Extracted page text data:
——————

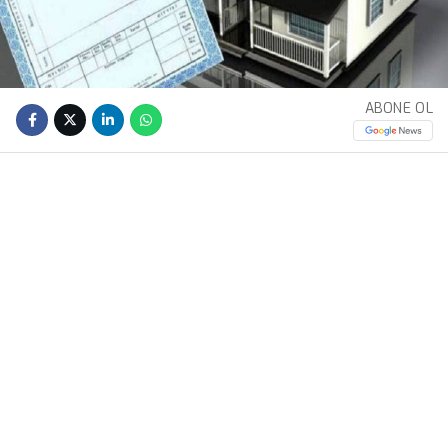
ABONE OL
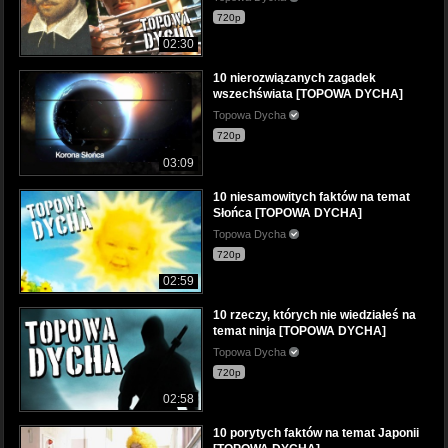
720p
02:30
10 nierozwiązanych zagadek
wszechświata [TOPOWA DYCHA]
Topowa Dycha
720p
03:09
10 niesamowitych faktów na temat
Słońca [TOPOWA DYCHA]
Topowa Dycha
720p
02:59
10 rzeczy, których nie wiedziałeś na
temat ninja [TOPOWA DYCHA]
Topowa Dycha
720p
02:58
10 porytych faktów na temat Japonii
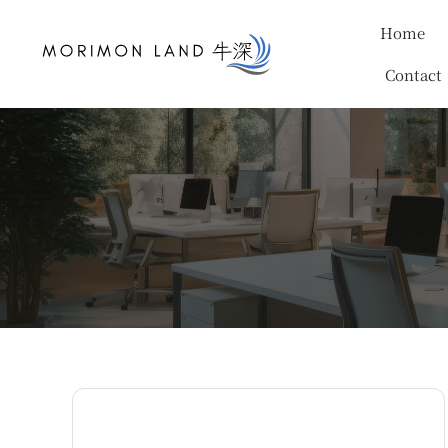
Skip
Home
to
content
Contact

——————

Activity.
The word "temat" appears on some lines of the data above; count those lines and return only the number.

Exercise response.
3